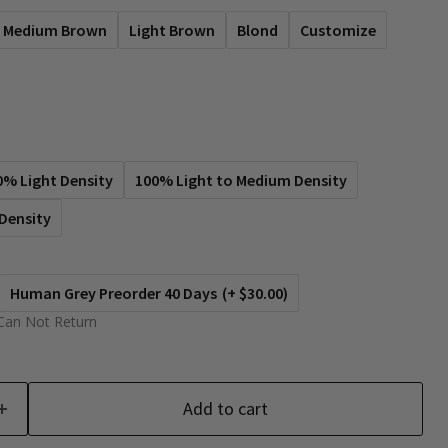
Medium Brown
Light Brown
Blond
Customize
0% Light Density
100% Light to Medium Density
Density
Human Grey Preorder 40 Days
(+ $30.00)
Can Not Return
Add to cart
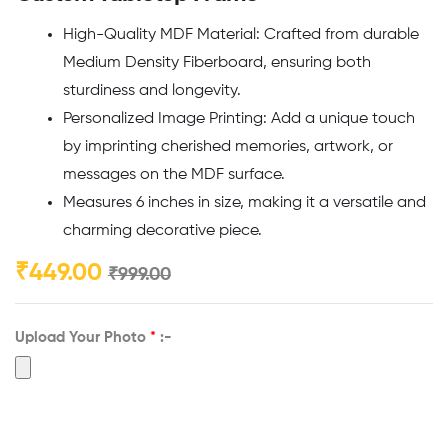
High-Quality MDF Material: Crafted from durable
Medium Density Fiberboard, ensuring both
sturdiness and longevity.
Personalized Image Printing: Add a unique touch
by imprinting cherished memories, artwork, or
messages on the MDF surface.
Measures 6 inches in size, making it a versatile and
charming decorative piece.
₹
449.00
₹
999.00
Upload Your Photo
*
:-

_ACTIVITY_: Reproduce, word for word, every line starting at the line that contains "Measures 6 inches" and ending with the final line of the entries.

_TASK RESPONSE_:
Measures 6 inches in size, making it a versatile and
charming decorative piece.
₹
449.00
₹
999.00
Upload Your Photo
*
:-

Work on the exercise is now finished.